» **DESCRIPTION OF THE TASK**
Repeat only the stretch of lines below that runs from the line with "Оценить технику онлайн" through the line with "L’economia circolare", unaltered.

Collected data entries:
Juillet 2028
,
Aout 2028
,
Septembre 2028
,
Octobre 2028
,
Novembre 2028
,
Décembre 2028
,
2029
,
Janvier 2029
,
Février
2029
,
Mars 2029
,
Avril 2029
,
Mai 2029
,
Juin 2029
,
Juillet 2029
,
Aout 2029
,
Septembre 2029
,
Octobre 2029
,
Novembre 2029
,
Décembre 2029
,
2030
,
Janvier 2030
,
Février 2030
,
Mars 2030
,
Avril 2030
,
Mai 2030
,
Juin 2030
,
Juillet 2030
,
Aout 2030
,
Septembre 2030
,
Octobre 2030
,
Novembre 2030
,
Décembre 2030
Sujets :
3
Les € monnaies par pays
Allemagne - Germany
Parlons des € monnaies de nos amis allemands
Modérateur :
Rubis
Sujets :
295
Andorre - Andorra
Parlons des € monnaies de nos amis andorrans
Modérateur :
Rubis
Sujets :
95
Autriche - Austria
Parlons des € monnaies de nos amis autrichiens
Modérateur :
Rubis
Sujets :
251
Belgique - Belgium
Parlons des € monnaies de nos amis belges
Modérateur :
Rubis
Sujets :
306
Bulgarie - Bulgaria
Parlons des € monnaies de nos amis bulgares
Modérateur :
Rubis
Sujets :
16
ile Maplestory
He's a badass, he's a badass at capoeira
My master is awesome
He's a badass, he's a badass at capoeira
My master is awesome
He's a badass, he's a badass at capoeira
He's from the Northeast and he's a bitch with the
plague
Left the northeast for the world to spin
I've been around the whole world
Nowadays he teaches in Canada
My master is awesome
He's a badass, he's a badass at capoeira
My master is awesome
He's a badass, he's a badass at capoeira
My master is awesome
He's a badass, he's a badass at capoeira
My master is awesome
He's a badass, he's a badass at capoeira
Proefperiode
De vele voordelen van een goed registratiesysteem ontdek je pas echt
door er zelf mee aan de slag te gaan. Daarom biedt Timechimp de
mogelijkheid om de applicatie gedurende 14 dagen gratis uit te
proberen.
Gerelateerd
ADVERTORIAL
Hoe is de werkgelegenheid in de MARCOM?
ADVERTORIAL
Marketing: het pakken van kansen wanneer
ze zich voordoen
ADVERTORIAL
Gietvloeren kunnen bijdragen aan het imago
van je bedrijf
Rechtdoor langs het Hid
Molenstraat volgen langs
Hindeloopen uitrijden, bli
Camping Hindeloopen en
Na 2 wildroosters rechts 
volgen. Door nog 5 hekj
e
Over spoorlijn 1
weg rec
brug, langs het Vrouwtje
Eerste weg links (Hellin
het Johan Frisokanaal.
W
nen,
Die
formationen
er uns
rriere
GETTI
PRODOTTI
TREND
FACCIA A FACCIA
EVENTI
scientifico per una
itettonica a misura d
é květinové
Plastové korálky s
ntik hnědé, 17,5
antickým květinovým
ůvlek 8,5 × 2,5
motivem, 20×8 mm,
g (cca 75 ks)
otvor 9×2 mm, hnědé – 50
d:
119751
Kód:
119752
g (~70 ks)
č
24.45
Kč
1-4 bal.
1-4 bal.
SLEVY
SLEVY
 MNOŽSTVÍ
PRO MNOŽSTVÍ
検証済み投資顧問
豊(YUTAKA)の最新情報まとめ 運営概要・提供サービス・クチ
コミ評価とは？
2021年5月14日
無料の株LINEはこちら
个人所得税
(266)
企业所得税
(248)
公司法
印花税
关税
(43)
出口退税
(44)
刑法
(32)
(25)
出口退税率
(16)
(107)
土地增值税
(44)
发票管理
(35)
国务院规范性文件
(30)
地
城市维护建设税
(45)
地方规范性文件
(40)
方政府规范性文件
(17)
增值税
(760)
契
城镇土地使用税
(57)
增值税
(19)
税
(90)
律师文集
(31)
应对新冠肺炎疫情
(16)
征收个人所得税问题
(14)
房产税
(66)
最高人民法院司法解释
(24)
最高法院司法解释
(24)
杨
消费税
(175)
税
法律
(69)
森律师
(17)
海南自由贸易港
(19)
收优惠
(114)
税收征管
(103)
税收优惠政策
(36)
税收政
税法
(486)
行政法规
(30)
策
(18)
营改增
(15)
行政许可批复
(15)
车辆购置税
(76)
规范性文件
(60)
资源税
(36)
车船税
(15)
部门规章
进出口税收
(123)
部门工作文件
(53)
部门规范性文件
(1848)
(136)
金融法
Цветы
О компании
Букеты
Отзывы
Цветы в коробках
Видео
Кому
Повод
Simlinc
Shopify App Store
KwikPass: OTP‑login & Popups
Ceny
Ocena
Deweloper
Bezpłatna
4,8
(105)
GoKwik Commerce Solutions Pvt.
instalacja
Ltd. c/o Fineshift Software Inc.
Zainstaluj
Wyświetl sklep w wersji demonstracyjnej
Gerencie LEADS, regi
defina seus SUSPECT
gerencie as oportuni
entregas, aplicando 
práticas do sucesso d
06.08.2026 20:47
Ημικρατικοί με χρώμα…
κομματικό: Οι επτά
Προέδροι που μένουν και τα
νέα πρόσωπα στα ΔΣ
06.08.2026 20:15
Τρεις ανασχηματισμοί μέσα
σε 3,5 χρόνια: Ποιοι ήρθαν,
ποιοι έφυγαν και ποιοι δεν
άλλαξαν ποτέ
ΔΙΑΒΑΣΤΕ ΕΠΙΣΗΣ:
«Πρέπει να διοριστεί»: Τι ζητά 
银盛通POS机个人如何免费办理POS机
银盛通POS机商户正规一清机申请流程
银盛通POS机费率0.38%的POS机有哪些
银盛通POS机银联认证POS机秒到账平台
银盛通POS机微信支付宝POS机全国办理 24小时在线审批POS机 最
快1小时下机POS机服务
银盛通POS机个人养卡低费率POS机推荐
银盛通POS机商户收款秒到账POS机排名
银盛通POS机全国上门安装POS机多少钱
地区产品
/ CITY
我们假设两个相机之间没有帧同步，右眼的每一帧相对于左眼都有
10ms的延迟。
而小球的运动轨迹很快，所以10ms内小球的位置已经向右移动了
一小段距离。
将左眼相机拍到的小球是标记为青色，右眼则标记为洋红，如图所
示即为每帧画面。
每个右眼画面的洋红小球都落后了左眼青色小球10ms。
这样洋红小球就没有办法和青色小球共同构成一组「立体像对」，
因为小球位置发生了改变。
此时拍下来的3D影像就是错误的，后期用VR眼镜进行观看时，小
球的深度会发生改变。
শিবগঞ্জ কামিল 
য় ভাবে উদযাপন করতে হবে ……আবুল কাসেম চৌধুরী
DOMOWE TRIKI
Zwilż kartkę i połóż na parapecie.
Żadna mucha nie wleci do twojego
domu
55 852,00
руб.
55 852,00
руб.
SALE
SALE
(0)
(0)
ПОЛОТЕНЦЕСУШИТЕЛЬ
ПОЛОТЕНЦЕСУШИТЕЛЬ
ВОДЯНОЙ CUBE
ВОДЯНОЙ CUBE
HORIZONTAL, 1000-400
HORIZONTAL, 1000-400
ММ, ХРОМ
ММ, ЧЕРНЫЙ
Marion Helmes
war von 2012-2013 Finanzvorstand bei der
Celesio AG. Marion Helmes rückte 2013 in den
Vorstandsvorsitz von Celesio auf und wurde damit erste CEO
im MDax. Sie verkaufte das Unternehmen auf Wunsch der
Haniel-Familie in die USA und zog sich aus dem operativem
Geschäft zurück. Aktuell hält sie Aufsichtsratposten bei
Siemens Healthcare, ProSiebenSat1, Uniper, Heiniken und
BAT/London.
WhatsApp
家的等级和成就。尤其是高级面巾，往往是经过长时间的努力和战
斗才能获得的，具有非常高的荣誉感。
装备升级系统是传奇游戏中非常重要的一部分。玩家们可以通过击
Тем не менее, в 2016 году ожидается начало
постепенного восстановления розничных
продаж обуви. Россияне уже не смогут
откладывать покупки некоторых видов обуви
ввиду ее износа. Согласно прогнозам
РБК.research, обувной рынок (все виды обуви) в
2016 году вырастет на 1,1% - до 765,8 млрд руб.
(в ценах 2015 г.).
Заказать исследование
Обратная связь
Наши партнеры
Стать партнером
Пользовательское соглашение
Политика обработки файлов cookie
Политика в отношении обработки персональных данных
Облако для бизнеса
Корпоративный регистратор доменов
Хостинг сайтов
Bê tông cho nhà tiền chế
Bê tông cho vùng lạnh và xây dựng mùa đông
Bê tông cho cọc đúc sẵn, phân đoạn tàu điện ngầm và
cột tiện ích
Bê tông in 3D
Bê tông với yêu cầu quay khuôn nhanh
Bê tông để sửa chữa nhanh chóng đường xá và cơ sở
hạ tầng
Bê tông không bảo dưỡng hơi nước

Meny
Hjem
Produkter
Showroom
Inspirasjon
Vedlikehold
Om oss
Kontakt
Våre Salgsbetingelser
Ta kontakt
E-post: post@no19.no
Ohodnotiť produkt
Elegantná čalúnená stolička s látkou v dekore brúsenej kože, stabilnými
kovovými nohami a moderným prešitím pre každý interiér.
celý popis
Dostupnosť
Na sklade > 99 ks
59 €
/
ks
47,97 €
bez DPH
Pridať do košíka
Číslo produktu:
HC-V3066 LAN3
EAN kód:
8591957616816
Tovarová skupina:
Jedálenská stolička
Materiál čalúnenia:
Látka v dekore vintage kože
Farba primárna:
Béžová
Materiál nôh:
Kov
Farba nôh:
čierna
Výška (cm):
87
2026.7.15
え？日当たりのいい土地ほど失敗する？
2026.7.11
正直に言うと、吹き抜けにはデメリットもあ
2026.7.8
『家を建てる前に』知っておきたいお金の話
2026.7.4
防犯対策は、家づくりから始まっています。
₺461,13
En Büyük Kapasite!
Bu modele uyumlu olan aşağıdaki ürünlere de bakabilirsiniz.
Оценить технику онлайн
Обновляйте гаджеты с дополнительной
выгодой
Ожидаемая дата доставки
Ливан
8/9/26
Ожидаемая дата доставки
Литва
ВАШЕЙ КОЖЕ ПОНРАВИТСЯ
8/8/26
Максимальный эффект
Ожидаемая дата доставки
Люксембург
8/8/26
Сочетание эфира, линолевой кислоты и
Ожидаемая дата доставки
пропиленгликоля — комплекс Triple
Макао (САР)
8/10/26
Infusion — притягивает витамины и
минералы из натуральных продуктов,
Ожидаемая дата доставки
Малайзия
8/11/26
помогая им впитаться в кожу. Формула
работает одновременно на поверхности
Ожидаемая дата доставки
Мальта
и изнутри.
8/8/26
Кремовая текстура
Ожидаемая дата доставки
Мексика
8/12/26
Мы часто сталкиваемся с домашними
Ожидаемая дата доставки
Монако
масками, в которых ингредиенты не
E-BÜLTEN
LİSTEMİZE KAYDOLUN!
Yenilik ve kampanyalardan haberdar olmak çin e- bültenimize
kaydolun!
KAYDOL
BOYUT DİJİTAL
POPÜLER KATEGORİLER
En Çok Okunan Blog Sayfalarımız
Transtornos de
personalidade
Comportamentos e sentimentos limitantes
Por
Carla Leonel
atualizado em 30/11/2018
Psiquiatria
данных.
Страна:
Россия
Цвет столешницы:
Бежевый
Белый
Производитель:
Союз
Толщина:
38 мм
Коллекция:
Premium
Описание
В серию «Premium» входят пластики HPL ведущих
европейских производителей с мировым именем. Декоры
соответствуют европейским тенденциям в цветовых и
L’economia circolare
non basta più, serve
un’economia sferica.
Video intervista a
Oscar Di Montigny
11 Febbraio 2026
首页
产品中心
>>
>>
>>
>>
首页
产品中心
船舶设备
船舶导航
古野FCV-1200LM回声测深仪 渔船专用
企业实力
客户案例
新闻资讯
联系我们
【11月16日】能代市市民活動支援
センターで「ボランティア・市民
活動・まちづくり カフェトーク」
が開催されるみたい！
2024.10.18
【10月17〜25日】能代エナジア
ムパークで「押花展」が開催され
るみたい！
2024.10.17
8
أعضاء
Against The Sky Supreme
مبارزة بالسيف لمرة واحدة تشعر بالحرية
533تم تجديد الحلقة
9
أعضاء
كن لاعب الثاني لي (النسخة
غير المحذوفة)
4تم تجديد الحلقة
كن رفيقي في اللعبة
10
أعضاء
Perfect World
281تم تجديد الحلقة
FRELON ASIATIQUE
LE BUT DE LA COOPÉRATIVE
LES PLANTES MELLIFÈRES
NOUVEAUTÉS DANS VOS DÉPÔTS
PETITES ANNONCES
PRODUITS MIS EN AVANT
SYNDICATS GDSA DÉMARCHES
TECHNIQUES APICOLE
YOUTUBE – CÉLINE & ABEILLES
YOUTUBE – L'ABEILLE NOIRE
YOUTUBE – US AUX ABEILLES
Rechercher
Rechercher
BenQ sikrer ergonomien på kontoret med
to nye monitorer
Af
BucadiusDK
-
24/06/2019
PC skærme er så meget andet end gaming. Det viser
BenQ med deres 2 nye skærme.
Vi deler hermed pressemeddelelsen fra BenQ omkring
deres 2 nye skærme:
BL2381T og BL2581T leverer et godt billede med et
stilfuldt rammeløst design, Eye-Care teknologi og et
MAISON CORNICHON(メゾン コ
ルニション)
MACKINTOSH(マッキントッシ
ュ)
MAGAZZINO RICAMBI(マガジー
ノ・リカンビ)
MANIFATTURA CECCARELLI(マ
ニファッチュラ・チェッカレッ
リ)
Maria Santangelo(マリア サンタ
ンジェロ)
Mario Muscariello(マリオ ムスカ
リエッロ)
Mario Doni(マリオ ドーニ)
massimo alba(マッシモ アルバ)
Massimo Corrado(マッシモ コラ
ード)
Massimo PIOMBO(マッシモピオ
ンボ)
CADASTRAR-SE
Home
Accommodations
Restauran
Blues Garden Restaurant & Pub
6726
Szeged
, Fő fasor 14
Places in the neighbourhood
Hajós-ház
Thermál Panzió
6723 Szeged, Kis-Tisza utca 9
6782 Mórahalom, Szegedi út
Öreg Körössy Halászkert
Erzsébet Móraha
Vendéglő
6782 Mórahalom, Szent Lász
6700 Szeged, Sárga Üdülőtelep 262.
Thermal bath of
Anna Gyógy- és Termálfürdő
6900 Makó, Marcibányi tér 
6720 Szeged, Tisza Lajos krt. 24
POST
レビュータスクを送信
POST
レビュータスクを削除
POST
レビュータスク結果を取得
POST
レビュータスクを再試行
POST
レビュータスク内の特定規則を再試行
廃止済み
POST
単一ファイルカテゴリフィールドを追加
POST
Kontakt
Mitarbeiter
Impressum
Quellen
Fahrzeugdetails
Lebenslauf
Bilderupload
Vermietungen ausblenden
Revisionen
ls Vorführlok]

» **OUTPUT**
Оценить технику онлайн
Обновляйте гаджеты с дополнительной
выгодой
Ожидаемая дата доставки
Ливан
8/9/26
Ожидаемая дата доставки
Литва
ВАШЕЙ КОЖЕ ПОНРАВИТСЯ
8/8/26
Максимальный эффект
Ожидаемая дата доставки
Люксембург
8/8/26
Сочетание эфира, линолевой кислоты и
Ожидаемая дата доставки
пропиленгликоля — комплекс Triple
Макао (САР)
8/10/26
Infusion — притягивает витамины и
минералы из натуральных продуктов,
Ожидаемая дата доставки
Малайзия
8/11/26
помогая им впитаться в кожу. Формула
работает одновременно на поверхности
Ожидаемая дата доставки
Мальта
и изнутри.
8/8/26
Кремовая текстура
Ожидаемая дата доставки
Мексика
8/12/26
Мы часто сталкиваемся с домашними
Ожидаемая дата доставки
Монако
масками, в которых ингредиенты не
E-BÜLTEN
LİSTEMİZE KAYDOLUN!
Yenilik ve kampanyalardan haberdar olmak çin e- bültenimize
kaydolun!
KAYDOL
BOYUT DİJİTAL
POPÜLER KATEGORİLER
En Çok Okunan Blog Sayfalarımız
Transtornos de
personalidade
Comportamentos e sentimentos limitantes
Por
Carla Leonel
atualizado em 30/11/2018
Psiquiatria
данных.
Страна:
Россия
Цвет столешницы:
Бежевый
Белый
Производитель:
Союз
Толщина:
38 мм
Коллекция:
Premium
Описание
В серию «Premium» входят пластики HPL ведущих
европейских производителей с мировым именем. Декоры
соответствуют европейским тенденциям в цветовых и
L’economia circolare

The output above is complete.